**What you need to do**
Before copying, set the images aside; then transcribe every entry below exactly.

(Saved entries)
————————
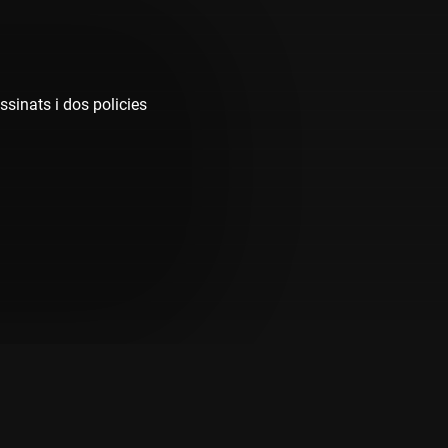
assinats i dos policies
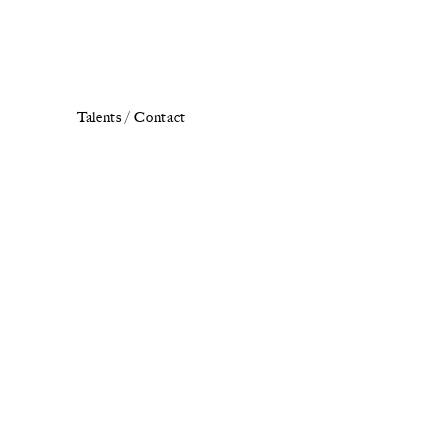
Talents /
Contact
n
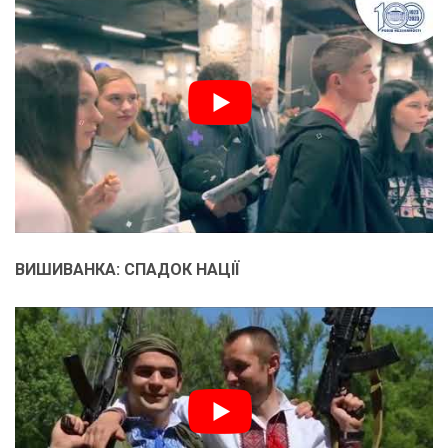
ВИШИВАНКА: СПАДОК НАЦІЇ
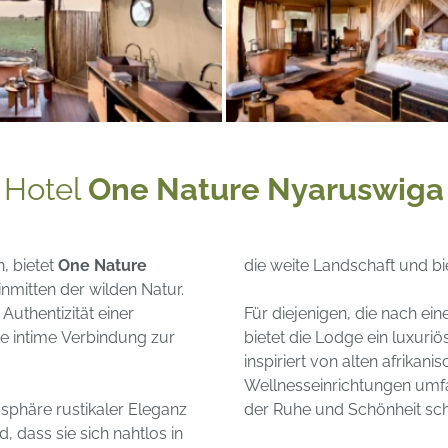
Hotel
One Nature Nyaruswiga
, bietet
One Nature
die weite Landschaft und bie
inmitten der wilden Natur.
Authentizität einer
Für diejenigen, die nach e
e intime Verbindung zur
bietet die Lodge ein luxuri
inspiriert von alten afrikani
Wellnesseinrichtungen umf
sphäre rustikaler Eleganz
der Ruhe und Schönheit scha
, dass sie sich nahtlos in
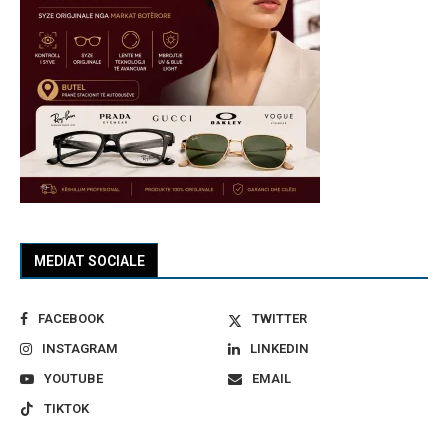
MEDIAT SOCIALE
FACEBOOK
TWITTER
INSTAGRAM
LINKEDIN
YOUTUBE
EMAIL
TIKTOK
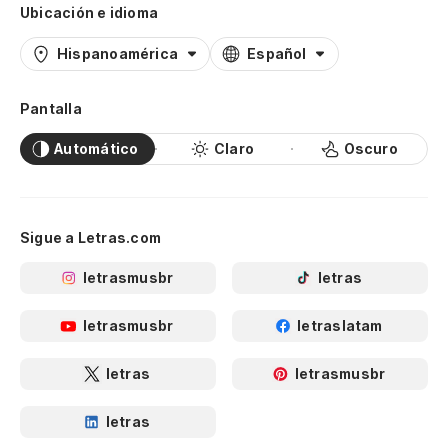
Ubicación e idioma
Hispanoamérica
Español
Pantalla
Automático
Claro
Oscuro
Sigue a Letras.com
letrasmusbr
letras
letrasmusbr
letraslatam
letras
letrasmusbr
letras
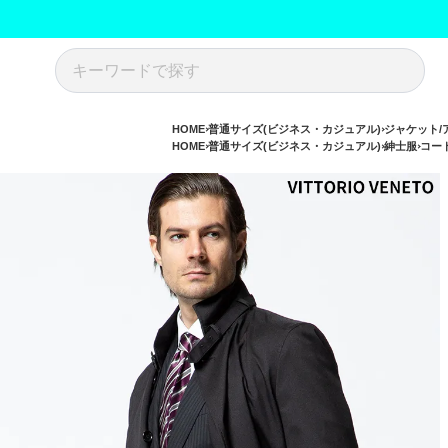
HOME
普通サイズ(ビジネス・カジュアル)
ジャケット/
HOME
普通サイズ(ビジネス・カジュアル)
紳士服
コー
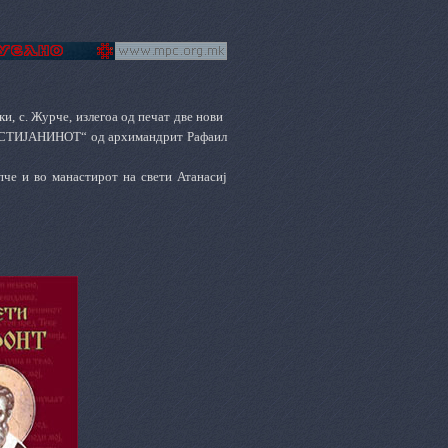
ки, с. Журче
,
излегоа од печат две нови
РИСТИЈАНИНОТ“ од
а
рх
имандрит
Рафаил
пче и во манастирот на св
ети
Атанасиј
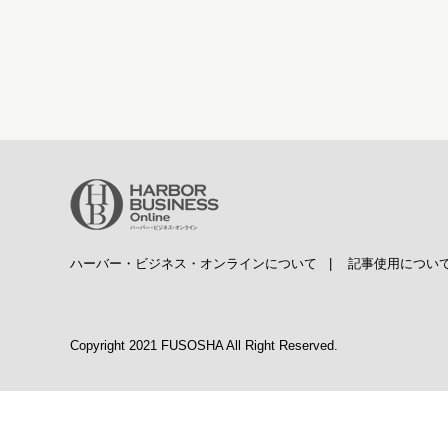
ハーバー・ビジネス・オンラインについて
|
記事使用につい
Copyright 2021 FUSOSHA All Right Reserved.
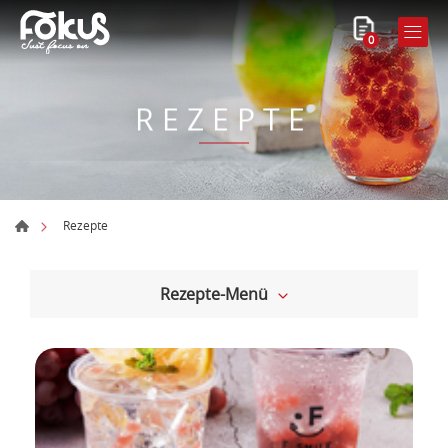
0
REZEPTE
Rezepte
Rezepte-Menü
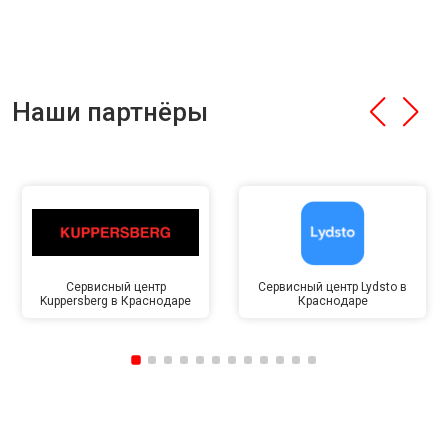
Наши партнёры
Сервисный центр
Сервисный центр Lydsto в
Kuppersberg в Краснодаре
Краснодаре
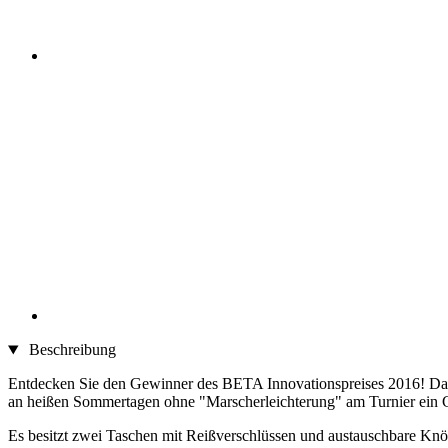
Beschreibung
Entdecken Sie den Gewinner des BETA Innovationspreises 2016! Das Sa
an heißen Sommertagen ohne "Marscherleichterung" am Turnier ein 
Es besitzt zwei Taschen mit Reißverschlüssen und austauschbare Knöpf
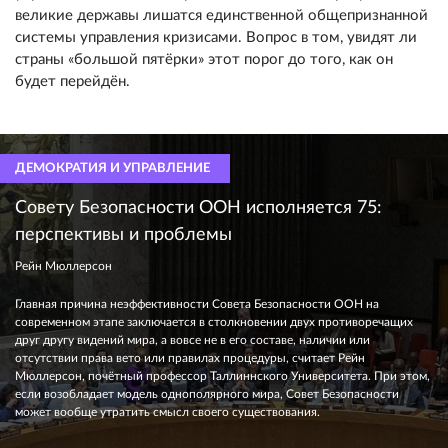
великие державы лишатся единственной общепризнанной
системы управления кризисами. Вопрос в том, увидят ли
страны «большой пятёрки» этот порог до того, как он
будет перейдён.
ДЕМОКРАТИЯ И УПРАВЛЕНИЕ
Совету Безопасности ООН исполняется 75:
перспективы и проблемы
Рейн Мюллерсон
Главная причина неэффективности Совета Безопасности ООН на
современном этапе заключается в столкновении двух противоречащих
друг другу видений мира, а вовсе не в его составе, наличии или
отсутствии права вето или правилах процедуры, считает Рейн
Мюллерсон, почётный профессор Таллиннского Университета. При этом,
если возобладает модель однополярного мира, Совет Безопасности
может вообще утратить смысл своего существования.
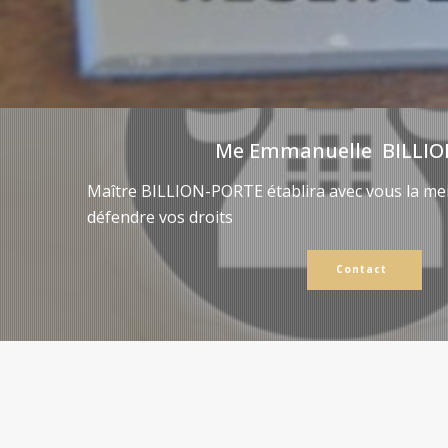
Me Emmanuelle BILLIO
Maître BILLION-PORTE établira avec vous la mei
défendre vos droits
Contact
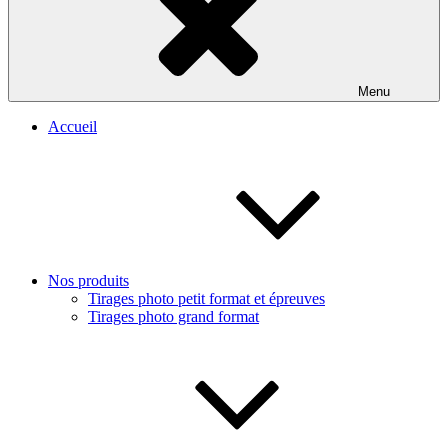
Menu
Accueil
Nos produits
Tirages photo petit format et épreuves
Tirages photo grand format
————————
**Solution**
assinats i dos policies
Talents /
Contact
n
ВИШИВАНКА: СПАДОК НАЦІЇ
Hotel
One Nature Nyaruswiga
, bietet
One Nature
die weite Landschaft und bie
inmitten der wilden Natur.
Authentizität einer
Für diejenigen, die nach e
e intime Verbindung zur
bietet die Lodge ein luxuri
inspiriert von alten afrikani
Wellnesseinrichtungen umf
sphäre rustikaler Eleganz
der Ruhe und Schönheit scha
, dass sie sich nahtlos in
MEDIAT SOCIALE
FACEBOOK
TWITTER
INSTAGRAM
LINKEDIN
YOUTUBE
EMAIL
TIKTOK
Ubicación e idioma
Hispanoamérica
Español
Pantalla
Automático
Claro
Oscuro
Sigue a Letras.com
letrasmusbr
letras
letrasmusbr
letraslatam
letras
letrasmusbr
letras
HOME
普通サイズ(ビジネス・カジュアル)
ジャケット/
HOME
普通サイズ(ビジネス・カジュアル)
紳士服
コー
ки, с. Журче
,
излегоа од печат две нови
РИСТИЈАНИНОТ“ од
а
рх
имандрит
Рафаил
пче и во манастирот на св
ети
Атанасиј
ハーバー・ビジネス・オンラインについて
|
記事使用につい
Copyright 2021 FUSOSHA All Right Reserved.
0
REZEPTE
Rezepte
Rezepte-Menü
Наши партнёры
Сервисный центр
Сервисный центр Lydsto в
Kuppersberg в Краснодаре
Краснодаре
Beschreibung
Entdecken Sie den Gewinner des BETA Innovationspreises 2016! Das Sa
an heißen Sommertagen ohne "Marscherleichterung" am Turnier ein 
Es besitzt zwei Taschen mit Reißverschlüssen und austauschbare Knöpf
великие державы лишатся единственной общепризнанной
системы управления кризисами. Вопрос в том, увидят ли
страны «большой пятёрки» этот порог до того, как он
будет перейдён.
ДЕМОКРАТИЯ И УПРАВЛЕНИЕ
Совету Безопасности ООН исполняется 75:
перспективы и проблемы
Рейн Мюллерсон
Главная причина неэффективности Совета Безопасности ООН на
современном этапе заключается в столкновении двух противоречащих
друг другу видений мира, а вовсе не в его составе, наличии или
отсутствии права вето или правилах процедуры, считает Рейн
Мюллерсон, почётный профессор Таллиннского Университета. При этом,
если возобладает модель однополярного мира, Совет Безопасности
может вообще утратить смысл своего существования.
Me Emmanuelle BILLIO
Maître BILLION-PORTE établira avec vous la mei
défendre vos droits
Contact
Menu
Accueil
Nos produits
Tirages photo petit format et épreuves
Tirages photo grand format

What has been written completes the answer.